Было дело — ломалась я часто. Ну, не так часто, как Москвичи и Запорожцы, те кипели по всякому поводу, но я держалась изо всех сил — и все-таки ломалась. Конечно, меня перегружали. Из экономии на мне возили всё, особенно, на багажнике, который крепится к крыше: возили мебель на дачу, картошку — с дачи, возили стройматериалы, двери, лодки, котлы. Водили меня, как правило, не слишком профессионально, жгли сцепление, ездили на лысой резине. Я не скажу, чтобы я была гоночной — но я резвая, — и люди бились и меня били, не чувствуя моей резвости.
В ремонтную зону при старом режиме отправлялись ни свет, ни заря, и перед воротами уже была очередь таких больных машин, как и я. Дальше все зависело от хозяина. Если он был сообразительным и дружил с теми, кто чинит машины — к вечеру можно было уехать, сменив испорченные детали. Но если хозяин размазня — опытные мастера немедленно это секли, и машина могла ремонтироваться неделями, и не было никакой гарантии, что с нее не своруют половину частей, заменив на полную дрянь.
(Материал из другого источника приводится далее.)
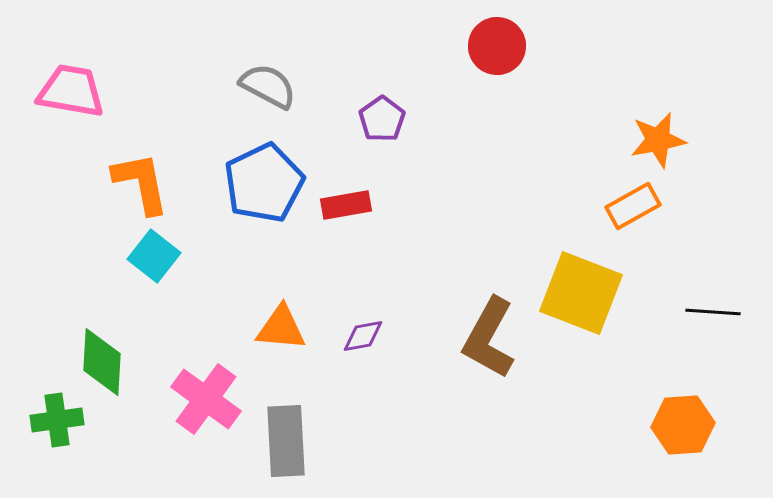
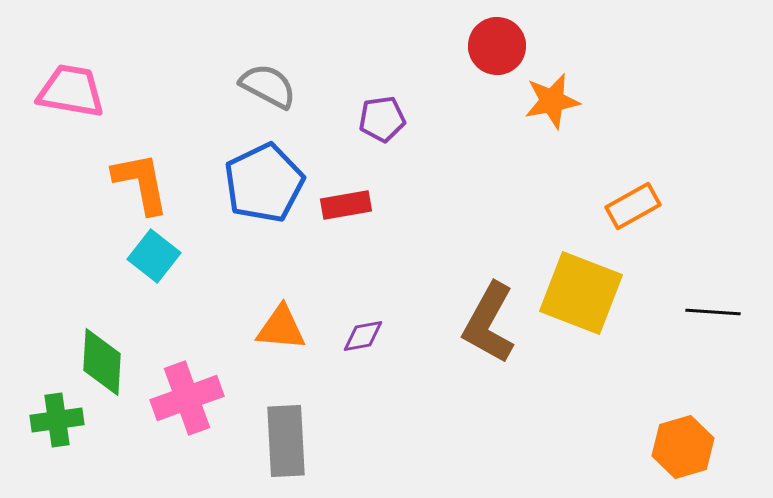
purple pentagon: rotated 27 degrees clockwise
orange star: moved 106 px left, 39 px up
brown L-shape: moved 15 px up
pink cross: moved 19 px left, 1 px up; rotated 34 degrees clockwise
orange hexagon: moved 22 px down; rotated 12 degrees counterclockwise
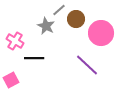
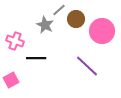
gray star: moved 1 px left, 1 px up
pink circle: moved 1 px right, 2 px up
pink cross: rotated 12 degrees counterclockwise
black line: moved 2 px right
purple line: moved 1 px down
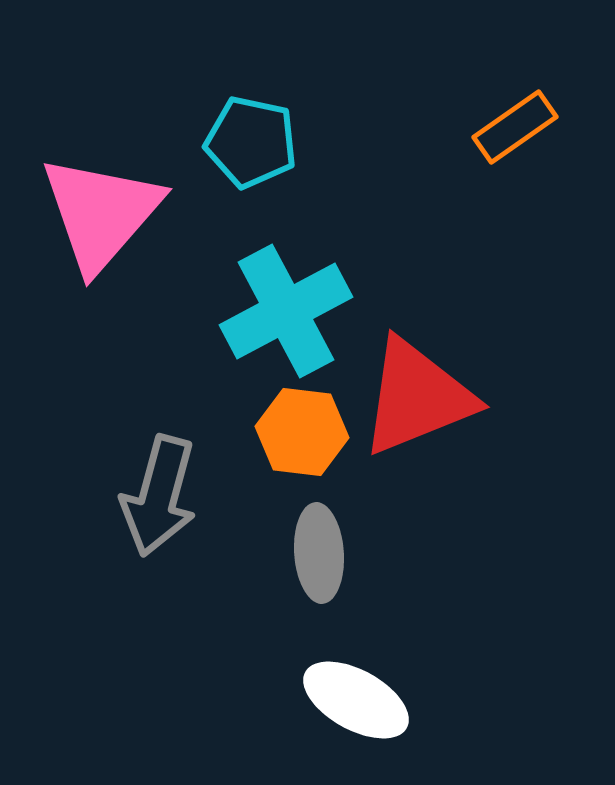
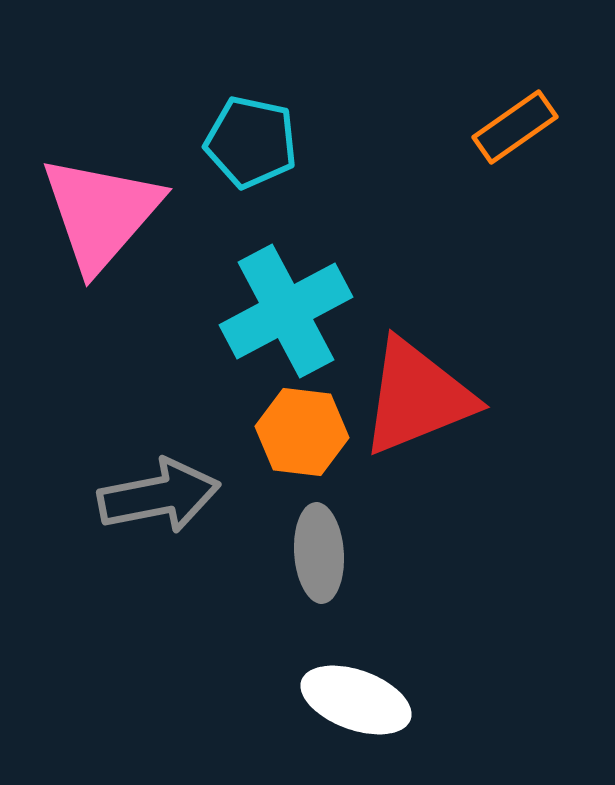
gray arrow: rotated 116 degrees counterclockwise
white ellipse: rotated 9 degrees counterclockwise
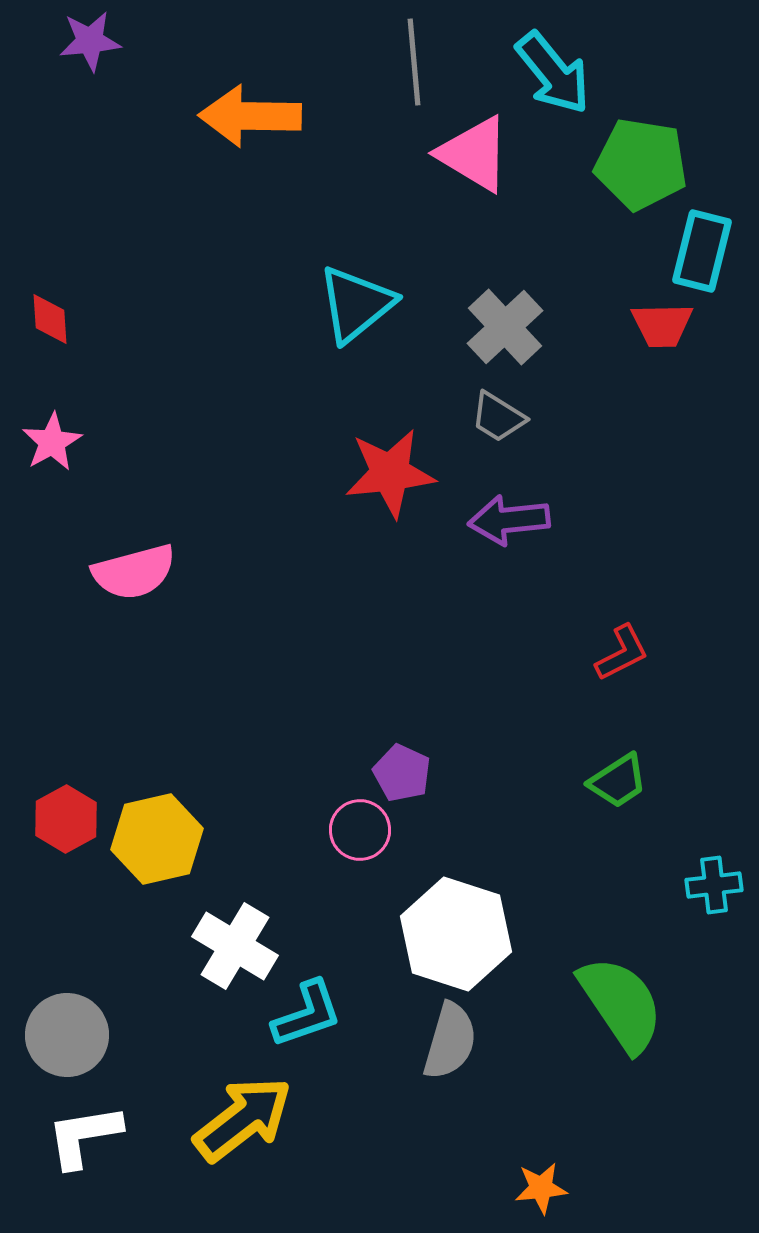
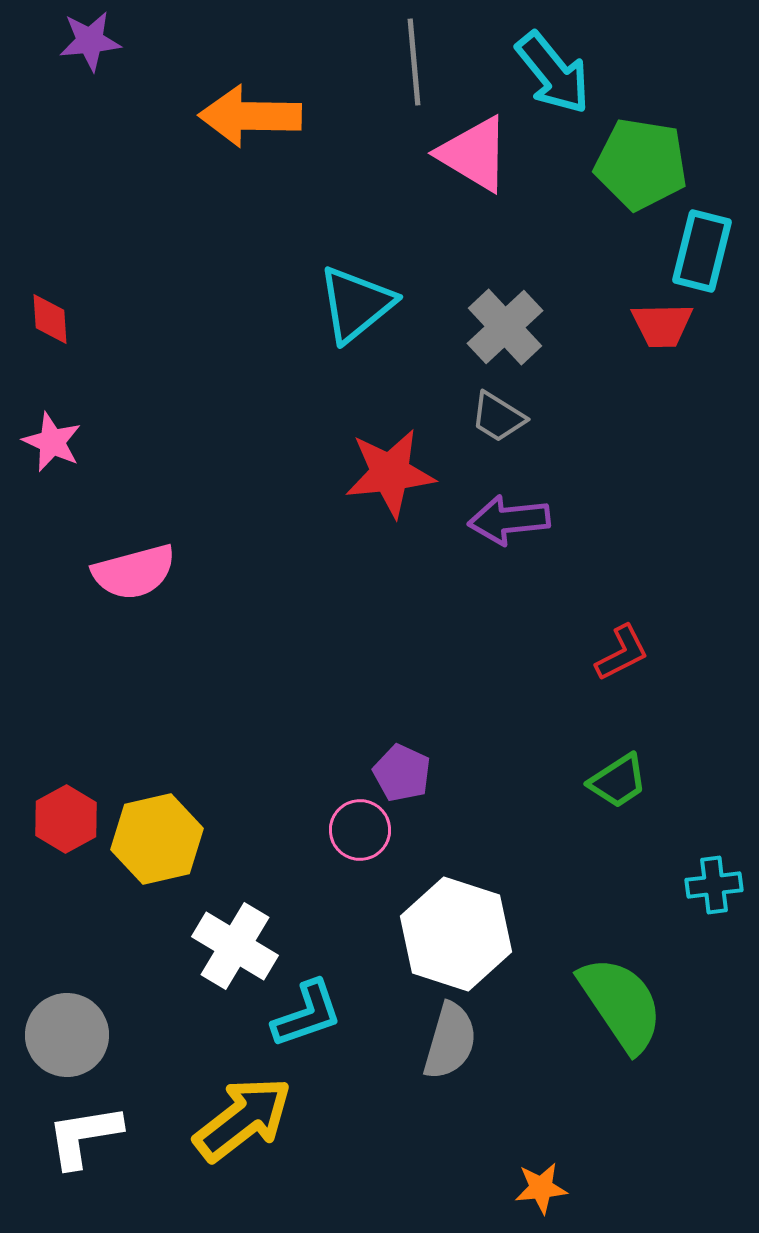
pink star: rotated 18 degrees counterclockwise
По своей крови, я — мулатка. Помесь итальянской инженерии с российским самобытством. Помесь загадочная, не поддающаяся расшифровке. Что я приобрела, попав в Россию? Чего лишилась? У моих фиатовских предков в Италии никогда не было такого высокого статуса, как у меня. Но в России я пересела на отвратительный бензин, в меня заливали дурное масло: меня неправильно кормили и только на первых порах занимались профилактикой. Затем о моих нуждах забывали, и я должна была переходить на режим самовыживания. Лечили меня, как правило, грубо. Именно на ремонтной зоне я поняла, что Россия — грубая страна, по крайней мере, с 1917 года. Когда ко мне подходили мастера, они никогда не говорили ласковых слов, не хвалили меня. Моим более пожилым товаркам они открыто предлагали ехать на кладбище. Было ясно, что в этом обществе не жалеют старух. Я помню случаи, когда меня били молотком, чтобы я завелась, но это — все-таки экстрим. Обычно мастера относились ко мне с болезненным для меня равнодушием. Казалось, мои недуги приносят им не возможность заработать денег, а только одни неприятности. Они работали хмуро, в замасленных ватниках. Люди были похожи на лохмотья. Гайки никогда не довинчивали. Работать никто не любил. Редкое исключение составляли молодые мастера. Чем лучше был их рабочий комбинезон, тем тщательнее они работали. У них самих были Лады — по вечерам они становились гонщиками, они разбирались в нас насквозь. Некоторые из них погибли от быстрой езды, другие во время перестройки стали кадрами молодого капитализма, занялись продажей иномарок, разбогатели.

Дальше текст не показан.